Information given
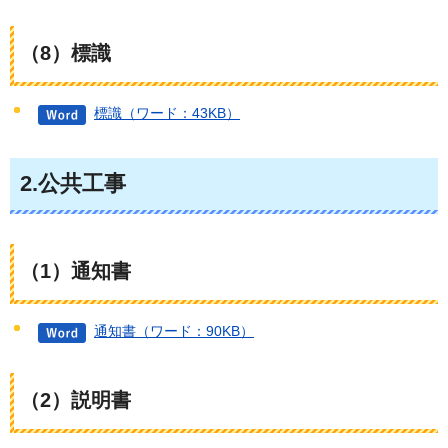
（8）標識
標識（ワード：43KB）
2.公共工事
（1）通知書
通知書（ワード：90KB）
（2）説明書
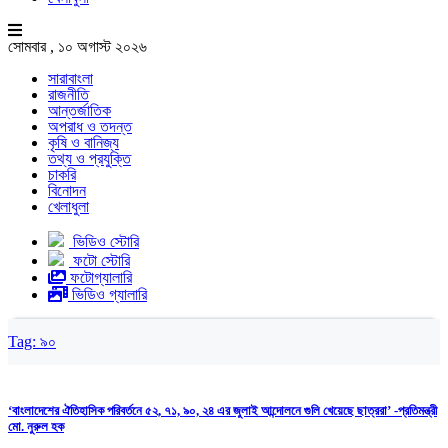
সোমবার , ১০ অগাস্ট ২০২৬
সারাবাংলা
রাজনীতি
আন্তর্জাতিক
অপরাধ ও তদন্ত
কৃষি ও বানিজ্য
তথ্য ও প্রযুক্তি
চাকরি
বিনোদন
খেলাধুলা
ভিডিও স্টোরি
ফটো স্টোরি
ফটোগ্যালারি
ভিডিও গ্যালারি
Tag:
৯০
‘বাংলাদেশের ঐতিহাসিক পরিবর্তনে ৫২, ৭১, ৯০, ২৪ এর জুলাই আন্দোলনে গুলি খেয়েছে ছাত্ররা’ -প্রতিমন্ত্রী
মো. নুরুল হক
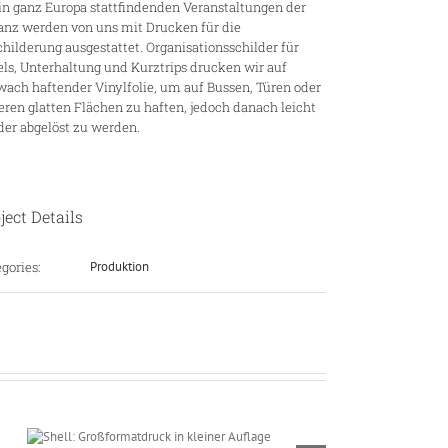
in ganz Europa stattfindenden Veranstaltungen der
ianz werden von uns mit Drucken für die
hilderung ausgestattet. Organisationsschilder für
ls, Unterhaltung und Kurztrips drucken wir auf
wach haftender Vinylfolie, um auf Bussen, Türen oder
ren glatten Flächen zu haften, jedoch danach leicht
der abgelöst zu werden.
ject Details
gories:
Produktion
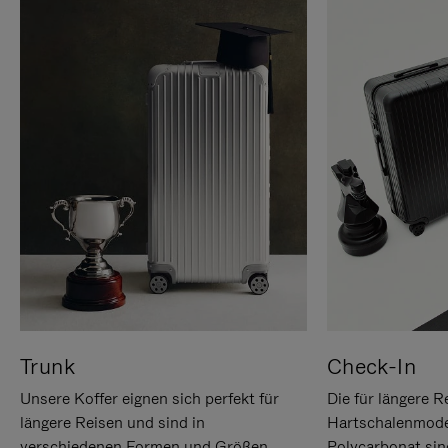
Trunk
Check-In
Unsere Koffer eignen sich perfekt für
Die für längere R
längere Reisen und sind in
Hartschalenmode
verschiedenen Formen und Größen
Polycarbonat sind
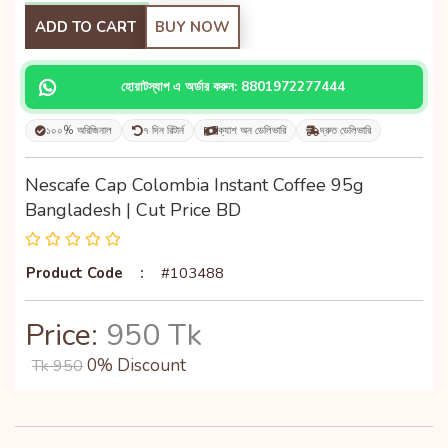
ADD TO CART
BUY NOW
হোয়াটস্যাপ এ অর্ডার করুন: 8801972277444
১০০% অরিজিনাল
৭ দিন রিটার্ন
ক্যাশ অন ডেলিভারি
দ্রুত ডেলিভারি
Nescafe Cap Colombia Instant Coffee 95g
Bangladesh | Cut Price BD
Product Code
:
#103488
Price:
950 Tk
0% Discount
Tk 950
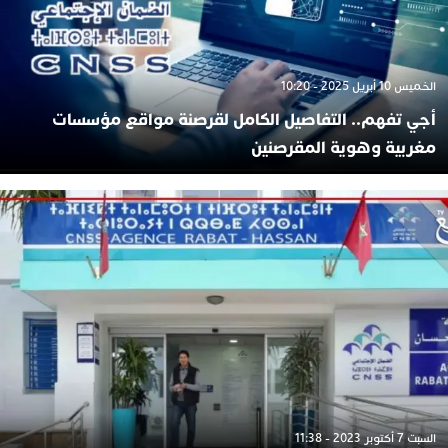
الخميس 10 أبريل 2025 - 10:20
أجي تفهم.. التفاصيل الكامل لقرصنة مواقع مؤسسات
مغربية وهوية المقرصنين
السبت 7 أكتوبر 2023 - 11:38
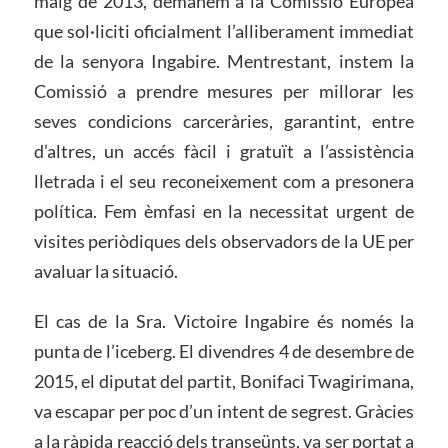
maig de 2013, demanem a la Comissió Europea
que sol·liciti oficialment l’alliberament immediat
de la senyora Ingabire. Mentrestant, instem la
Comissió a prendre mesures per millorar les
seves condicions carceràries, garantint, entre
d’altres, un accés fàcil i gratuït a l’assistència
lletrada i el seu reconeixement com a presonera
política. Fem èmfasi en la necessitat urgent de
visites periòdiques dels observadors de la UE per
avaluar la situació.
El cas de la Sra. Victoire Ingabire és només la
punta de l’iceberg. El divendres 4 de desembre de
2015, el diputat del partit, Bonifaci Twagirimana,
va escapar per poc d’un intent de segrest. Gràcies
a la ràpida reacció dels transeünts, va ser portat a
...
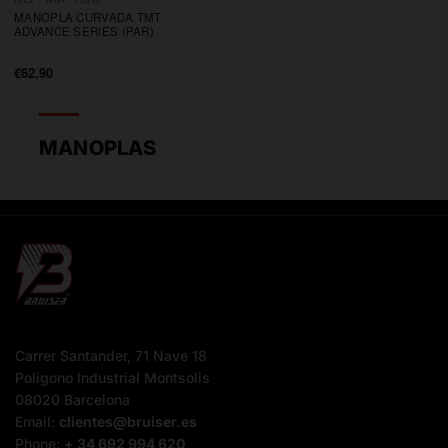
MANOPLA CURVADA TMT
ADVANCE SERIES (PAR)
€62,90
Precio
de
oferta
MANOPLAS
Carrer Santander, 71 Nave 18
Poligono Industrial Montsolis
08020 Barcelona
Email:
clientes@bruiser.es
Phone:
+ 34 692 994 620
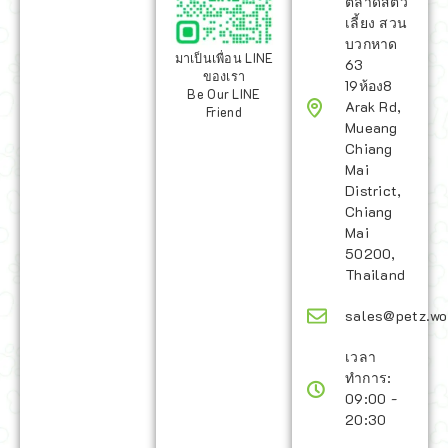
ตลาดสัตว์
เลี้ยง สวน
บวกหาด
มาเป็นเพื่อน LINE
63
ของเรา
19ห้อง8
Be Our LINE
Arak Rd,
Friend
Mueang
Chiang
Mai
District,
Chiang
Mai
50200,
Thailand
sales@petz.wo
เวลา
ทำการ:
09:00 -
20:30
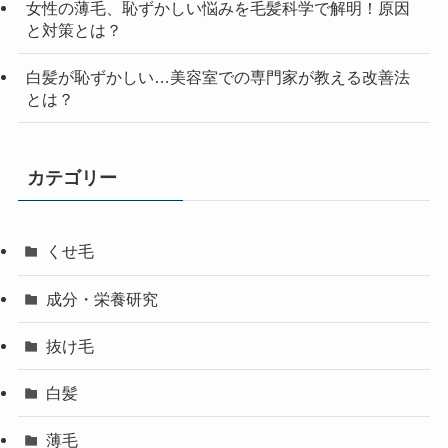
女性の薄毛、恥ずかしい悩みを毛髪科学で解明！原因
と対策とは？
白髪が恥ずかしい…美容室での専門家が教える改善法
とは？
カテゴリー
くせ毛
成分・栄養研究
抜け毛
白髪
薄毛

What you need to do
Copy out all lines above that include the string "sind".

Solution to this exercise
längere Reisen und sind in
Polycarbonat sind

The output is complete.